Training: The training session took place in participants’ homes in a quiet area away from distractions. Children were told that they were going to play a game where they would learn about new toys. Children sat on the floor across from the experimenter. They received a single exposure to each of two novel object-label pairs. During presentation, the experimenter pulled the object from a toy box and placed it in front of the child. She then labeled the object once (e.g., “Look! A bame!”) and placed it back in the toy box (Figure 2a). The same procedure followed for the second novel object. Importantly, children had only one exposure to each novel object. The time of training was scheduled before the child’s typical nap for nap groups or at a time where the child was expected to be awake for at least 4 h for wakefulness groups (see “Section 2.2 Design”).
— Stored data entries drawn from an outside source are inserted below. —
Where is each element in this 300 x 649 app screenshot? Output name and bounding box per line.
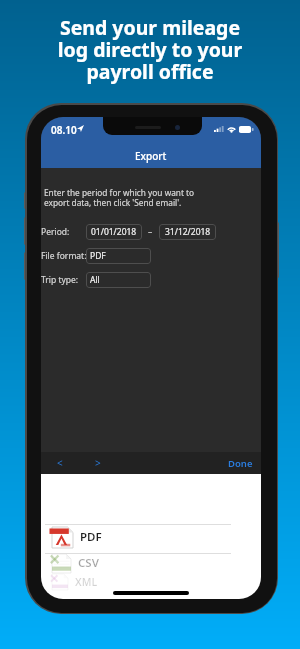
button[interactable]: PDF xyxy=(41,524,261,550)
staticText: Send your mileage log directly to your p… xyxy=(0,14,300,85)
staticText: Trip type: xyxy=(41,274,79,286)
staticText: Export xyxy=(135,149,167,163)
button[interactable]: CSV xyxy=(41,550,261,576)
staticText: File format: xyxy=(41,250,86,262)
button[interactable]: 31/12/2018 xyxy=(159,224,216,240)
staticText: 08.10 xyxy=(51,123,77,137)
button[interactable]: 01/01/2018 xyxy=(86,224,142,240)
staticText: PDF xyxy=(80,529,102,545)
staticText: CSV xyxy=(78,555,99,571)
button[interactable]: All xyxy=(86,272,151,288)
staticText: 31/12/2018 xyxy=(165,226,211,238)
button[interactable]: Previous field xyxy=(41,452,79,474)
staticText: All xyxy=(90,274,100,286)
button[interactable]: XML xyxy=(41,569,261,595)
staticText: < xyxy=(57,456,63,470)
staticText: XML xyxy=(75,575,98,589)
staticText: Enter the period for which you want to e… xyxy=(44,187,195,209)
staticText: > xyxy=(95,456,101,470)
staticText: PDF xyxy=(90,250,106,262)
staticText: Done xyxy=(228,457,253,470)
button[interactable]: PDF xyxy=(86,248,151,264)
staticText: – xyxy=(148,226,153,238)
staticText: 01/01/2018 xyxy=(91,226,137,238)
button[interactable]: Done xyxy=(117,452,261,474)
staticText: Period: xyxy=(41,226,70,238)
button[interactable]: Next field xyxy=(79,452,117,474)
Test: The testing session took place in the laboratory 4 h after training. During this delay, children either napped or stayed awake (during a time they would typically nap or be awake, see “Section 2.2 Design”). At this session, children were tested on their memory for the object-label associations. Similar to the training session, children sat on the floor across from the experimenter. Children first participated in a pointing assessment with two familiar objects to ensure that each child understood how to use pointing to indicate their choices in the task. All children passed this assessment. Children then received four trials of a two-alternative forced choice test between the two newly learned objects (Figure 2b). For each trial, the experimenter pulled the two objects from the toy box and placed them side-by-side in front of the child. The experimenter then asked the child to point to the target object (e.g., “Which one is the bame? Can you point to the bame?”). The side the target object appeared on was counterbalanced across trials. After the word learning testing session, children participated in the PPVT. Parents received the Conners Early Childhood Questionnaire at the beginning of the training session and completed it by the end of the testing session.
3. Results
Averaged memory performance for each group in our experimental design is shown in Figure 3.
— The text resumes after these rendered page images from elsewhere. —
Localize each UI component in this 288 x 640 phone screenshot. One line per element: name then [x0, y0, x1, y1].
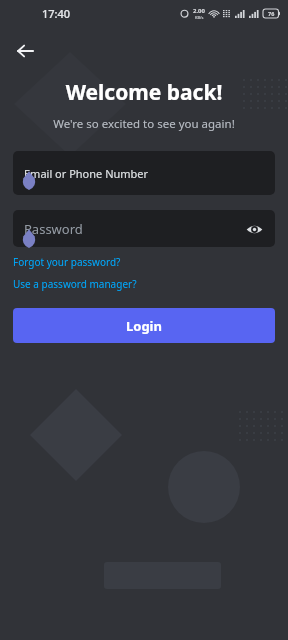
- staticText: Email or Phone Number: [24, 166, 149, 181]
- button[interactable]: Email or Phone Number: [13, 151, 275, 195]
- staticText: We're so excited to see you again!: [0, 116, 288, 132]
- button[interactable]: Show password: [241, 216, 267, 242]
- staticText: 2.00: [193, 7, 205, 15]
- staticText: Login: [126, 317, 162, 335]
- staticText: Password: [24, 220, 83, 238]
- staticText: 76: [268, 10, 275, 17]
- staticText: Use a password manager?: [13, 277, 137, 291]
- staticText: KB/s: [195, 15, 204, 20]
- staticText: Welcome back!: [0, 78, 288, 107]
- button[interactable]: Password: [13, 210, 275, 247]
- button[interactable]: Login: [13, 308, 275, 343]
- button[interactable]: Back: [12, 38, 38, 64]
- staticText: 17:40: [42, 6, 71, 21]
- button[interactable]: Use a password manager?: [13, 277, 137, 291]
- button[interactable]: Forgot your password?: [13, 255, 121, 269]
- staticText: Forgot your password?: [13, 255, 121, 269]
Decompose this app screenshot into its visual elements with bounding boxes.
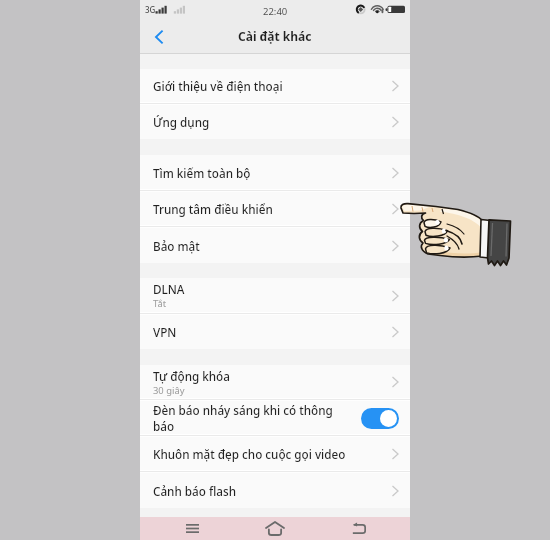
staticText: Tìm kiếm toàn bộ	[153, 165, 251, 181]
staticText: Cảnh báo flash	[153, 483, 236, 499]
button[interactable]: Tự động khóa	[140, 365, 410, 399]
staticText: Ứng dụng	[153, 114, 210, 130]
button[interactable]: VPN	[140, 315, 410, 349]
button[interactable]: Ứng dụng	[140, 105, 410, 139]
staticText: Đèn báo nháy sáng khi có thông	[153, 402, 333, 418]
button[interactable]: Trung tâm điều khiển	[140, 192, 410, 226]
button[interactable]: Đèn báo nháy sáng khi có thông	[140, 401, 410, 435]
button[interactable]: Back	[147, 25, 171, 49]
staticText: 3G	[145, 4, 156, 15]
button[interactable]: Khuôn mặt đẹp cho cuộc gọi video	[140, 437, 410, 471]
button[interactable]: Bảo mật	[140, 228, 410, 263]
button[interactable]: Toggle notification light	[361, 408, 399, 429]
staticText: Tự động khóa	[153, 368, 230, 384]
staticText: 30 giây	[153, 384, 185, 397]
staticText: Trung tâm điều khiển	[153, 201, 273, 217]
staticText: VPN	[153, 324, 177, 340]
button[interactable]: Back	[343, 517, 374, 540]
staticText: 22:40	[263, 5, 288, 18]
staticText: báo	[153, 418, 175, 434]
staticText: DLNA	[153, 281, 185, 297]
button[interactable]: Tìm kiếm toàn bộ	[140, 155, 410, 190]
staticText: Khuôn mặt đẹp cho cuộc gọi video	[153, 446, 346, 462]
button[interactable]: Menu	[177, 517, 208, 540]
staticText: Cài đặt khác	[238, 28, 312, 44]
staticText: Giới thiệu về điện thoại	[153, 78, 283, 94]
staticText: Tắt	[153, 297, 167, 310]
button[interactable]: DLNA	[140, 278, 410, 313]
staticText: Bảo mật	[153, 238, 200, 254]
button[interactable]: Home	[258, 517, 292, 540]
button[interactable]: Cảnh báo flash	[140, 473, 410, 508]
button[interactable]: Giới thiệu về điện thoại	[140, 69, 410, 103]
3.1. Interaction between Napping Status and Sleep versus Wakefulness during Delay
In order to determine whether typical napping behavior plays a role in the relationship between memory and sleep after a delay including a nap or wakefulness, we conducted a mixed effects regression [29] predicting the log odds of correctly choosing the target object at test as a function of delay type (Nap or Wakefulness) and typical napping status (Habitual Napper or Non-Habitual Napper). We allowed delay type and nap status to interact in order to determine whether memory performance after a period of sleep or wakefulness would differ between habitual and non-habitual nappers. The outcome variable was the score (correct or incorrect) for each of four test trials. Table 2 displays the results of this regression. First, napping status was a significant predictor of memory performance after a delay such that habitual napping was associated with lower odds of correctly selecting the target object at test. The interaction between delay type and typical napping behavior did not significantly predict memory performance after a delay, p = 0.057, though trended towards significance. Importantly, as discussed above, we were not able to achieve equal group sizes due to a halt in data collection related to the coronavirus pandemic. Thus, with equal sample sizes, significance may have been achieved.
Table 2.
Fixed Effect | ß | SE | Wald z | p |
---|---|---|---|---|
Intercept | 3.485 | 0.975 | 3.574 | <0.001 |
Nap Status | −3.485 | 1.256 | −2.776 | <0.01 |
Delay | −0.194 | 1.349 | −0.144 | 0.886 |
Nap Status × Delay | 3.623 | 1.901 | 1.906 | 0.057 |
ß reflects estimates of the coefficients associated with the effect, SE is an estimate of the standard error of the coefficients, and Wald z represents the coefficient estimates’ distance from zero—in terms of the standard error.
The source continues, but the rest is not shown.